# Group By Example using RDD

In this notebook we would look at creating RDD using a text file which contains customer data and then we will find the customer counts based on cities,

RDD's are building blocks for Spark and we shall export a few methods to handle data analysis using them.

# Setup the Spark Context
## Set the Java path

In [1]:
# SPARK works with only java 8 so specify the java8 path
import os
os.environ['JAVA_HOME'] = r'C:\Program Files\Java\jdk1.8.0_202'

## Setup SparkContext

In [2]:
# SparkContext will be the starting point for any execution
from pyspark import SparkContext, SparkConf

#Specify the host ip of for spark 
conf = SparkConf().set('spark.driver.host', '127.0.0.1')

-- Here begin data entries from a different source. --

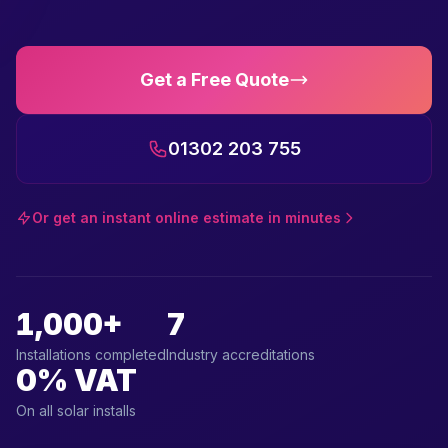
Get a Free Quote
01302 203 755
Or get an instant online estimate in minutes
1,000+
7
Installations completed
Industry accreditations
0% VAT
On all solar installs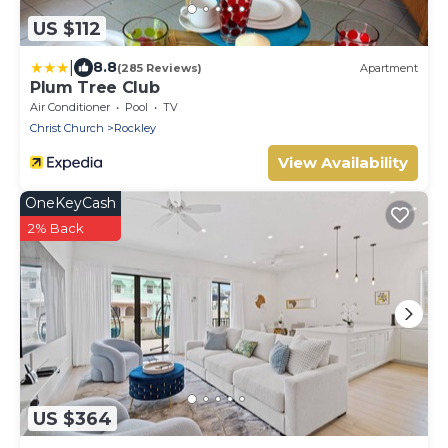
US $112
|
8.8
(285 Reviews)
Apartment
Plum Tree Club
Air Conditioner
Pool
TV
Christ Church
Rockley
View Availability
OneKeyCash
2% Back
US $364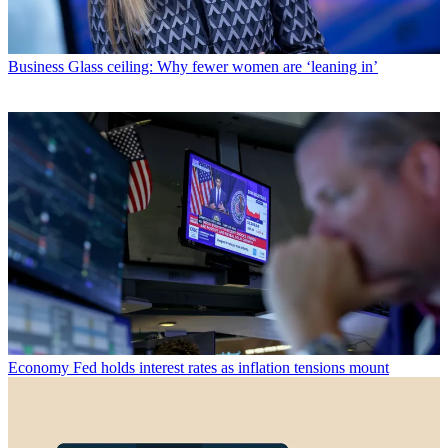
Business
Glass ceiling: Why fewer women are ‘leaning in’
Economy
Fed holds interest rates as inflation tensions mount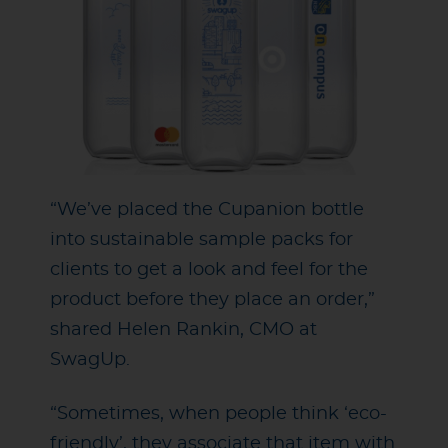
“We’ve placed the Cupanion bottle
into sustainable sample packs for
clients to get a look and feel for the
product before they place an order,”
shared Helen Rankin, CMO at
SwagUp.
“Sometimes, when people think ‘eco-
friendly’, they associate that item with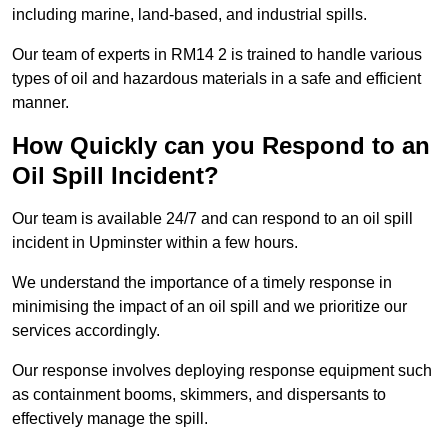
including marine, land-based, and industrial spills.
Our team of experts in RM14 2 is trained to handle various
types of oil and hazardous materials in a safe and efficient
manner.
How Quickly can you Respond to an
Oil Spill Incident?
Our team is available 24/7 and can respond to an oil spill
incident in Upminster within a few hours.
We understand the importance of a timely response in
minimising the impact of an oil spill and we prioritize our
services accordingly.
Our response involves deploying response equipment such
as containment booms, skimmers, and dispersants to
effectively manage the spill.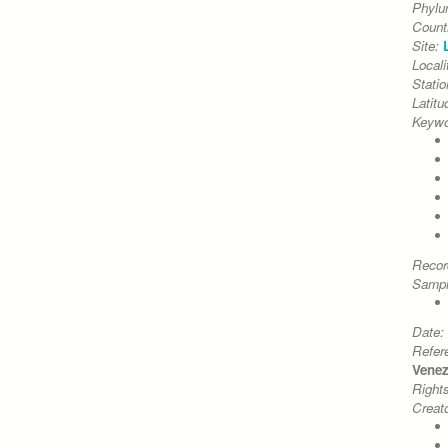
Phyl
Count
Site:
Locali
Stati
Latitu
Keywo
Recor
Sampl
Date:
Refer
Venezi
Right
Creato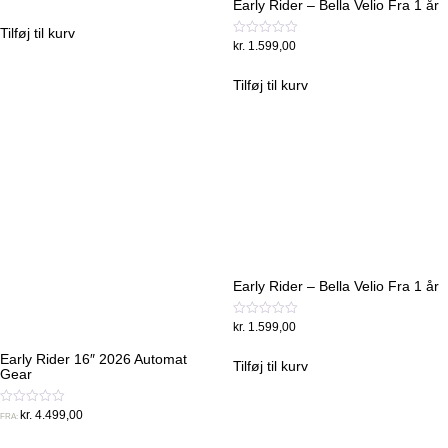
Early Rider – Bella Velio Fra 1 år
0
ud
af
Tilføj til kurv
5
Vurderet
kr.
1.599,00
0
ud
af
Tilføj til kurv
5
Early Rider – Bella Velio Fra 1 år
Vurderet
kr.
1.599,00
0
ud
Early Rider 16″ 2026 Automat
af
Tilføj til kurv
Gear
5
Vurderet
kr.
4.499,00
FRA:
0
ud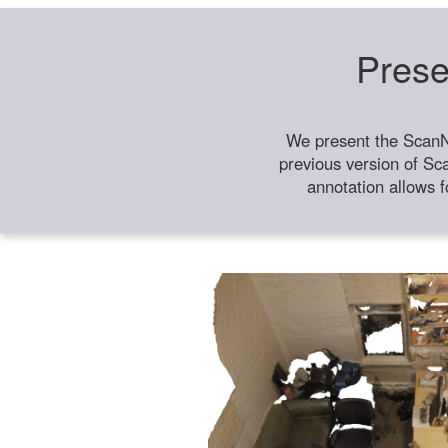
Prese
We present the ScanN
previous version of Sc
annotation allows f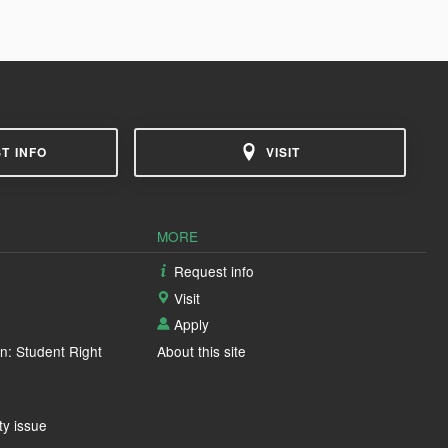
T INFO
VISIT
MORE
Request info
Visit
Apply
n: Student Right
About this site
ty issue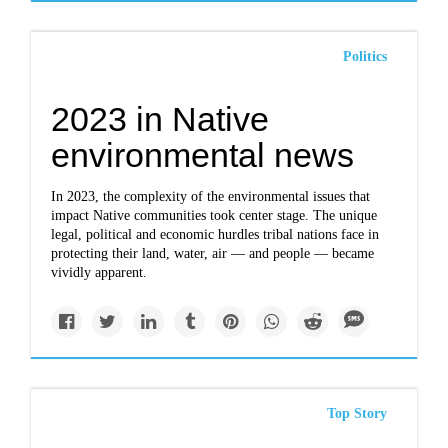
Politics
2023 in Native
environmental news
In 2023, the complexity of the environmental issues that
impact Native communities took center stage. The unique
legal, political and economic hurdles tribal nations face in
protecting their land, water, air — and people — became
vividly apparent.
Top Story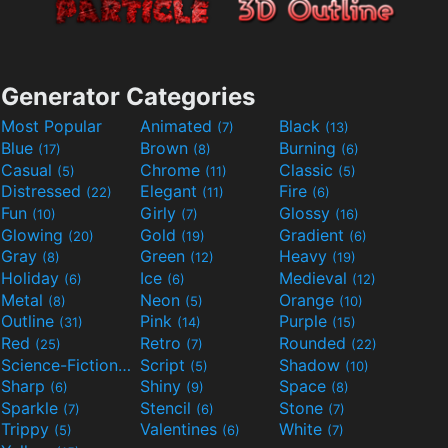
Generator Categories
Most Popular
Animated
Black
(7)
(13)
Blue
Brown
Burning
(17)
(8)
(6)
Casual
Chrome
Classic
(5)
(11)
(5)
Distressed
Elegant
Fire
(22)
(11)
(6)
Fun
Girly
Glossy
(10)
(7)
(16)
Glowing
Gold
Gradient
(20)
(19)
(6)
Gray
Green
Heavy
(8)
(12)
(19)
Holiday
Ice
Medieval
(6)
(6)
(12)
Metal
Neon
Orange
(8)
(5)
(10)
Outline
Pink
Purple
(31)
(14)
(15)
Red
Retro
Rounded
(25)
(7)
(22)
Science-Fiction
Script
Shadow
(9)
(5)
(10)
Sharp
Shiny
Space
(6)
(9)
(8)
Sparkle
Stencil
Stone
(7)
(6)
(7)
Trippy
Valentines
White
(5)
(6)
(7)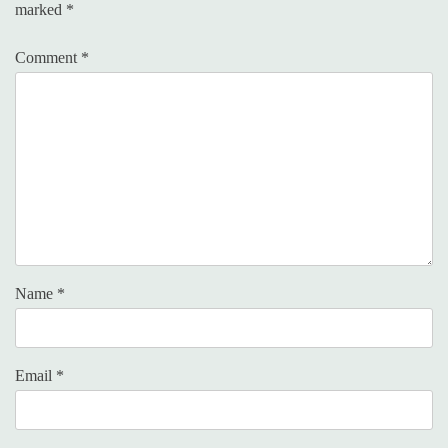
marked
*
Comment
*
Name
*
Email
*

# Specify the SparkContext based on above configuration
sc = SparkContext(master='local', appName='myAppName', conf=conf)

# Get Input data

Usually this would be from HDFS, however for now it would be local machine path
and guess what spark can support txt, csv, JSON and many other data sources

In [3]:
# Read the csv file and load it into an RDD with name input
input=sc.textFile('group_by_test.txt')

## Check the RDD

In [4]:
input

group_by_test.txt MapPartitionsRDD[1] at textFile at NativeMethodAccessorImpl.java:0

The RDD is an object and not a pandas dataframe, hence we would need special functions to view data in it.

In [5]:
# View top 3 records
input.top(3)

['Cust_9999997,,India,east,Jharkand,Ranchi,2020-01-10 15:10:38.562000',
 'Cust_9999995,,India,south,tamil nadu,Chennai,2020-01-10 15:10:38.562000',
 'Cust_9999964,,India,west,Maharashtra,Mumbai,2020-01-10 15:10:38.562000']

In [6]:
# View random 5 records
input.take(5)

['Cust_2337980,,India,south,karnataka,Bangalore,2020-01-10 15:10:38.562000',
 'Cust_5132227,,India,north,Haryana,Rohtak,2020-01-10 15:10:38.562000',
 'Cust_3758463,,India,west,Gujarat,Ahmedabad,2020-01-10 15:10:38.562000',
 'Cust_5782791,,India,north,UttarPradesh,Kanpur,2020-01-10 15:10:38.562000',
 'Cust_6471658,,India,north,Haryana,Rohtak,2020-01-10 15:10:38.562000']

# Bring out City value

RDD's are immutable, which means, once there is a value in RDD, it cannot be overridden.

Hence for any transformations, it would create a new RDD

In [7]:
input.map(lambda x:x.split(',')[5])

PythonRDD[4] at RDD at PythonRDD.scala:53

The above line says PythonRDD[4] as this would be the 4th transformation on the input RDD from intiation

In [8]:
# Make city a seperate RDD
city=input.map(lambda x:x.split(',')[5])

In [9]:
city.top(4)

['Vadodara', 'Vadodara', 'Vadodara', 'Vadodara']

# Check cities and their counts

In [10]:
counts=city.countByValue()

In [11]:
counts

defaultdict(int,
            {'Bangalore': 6153,
             'Rohtak': 6403,
             'Ahmedabad': 6216,
             'Kanpur': 6323,
             'Ranchi': 6250,
             'Mysore': 6255,
             'Lucknow': 6258,
             'Vadodara': 6307,
             'Chennai': 6127,
             'Pune': 6327,
             'Madhurai': 6271,
             'Gurgaon': 6205,
             'Jamshedpur': 6266,
             'Darjeeling': 6285,
             'Kolkata': 6204,
             'Mumbai': 6150})

# Stop the SPARK Context

In [12]:
sc.stop()

# Summary

1. SparkContext will be the starting point
2. We can read data from multiple data sources
3. RDD's are immutable and hence we will get a new RDD each time a transformation is ran
4. 'top' is a function to check first rows, 'take' is similar to sample in pandas
5. we can write 'map' and 'lambda' similar to pandas dataframe to work on all elements
6. 'countByValue' is similar to value_counts() which will give the counts for each value.
7. SparkContext once started should be stopped at end.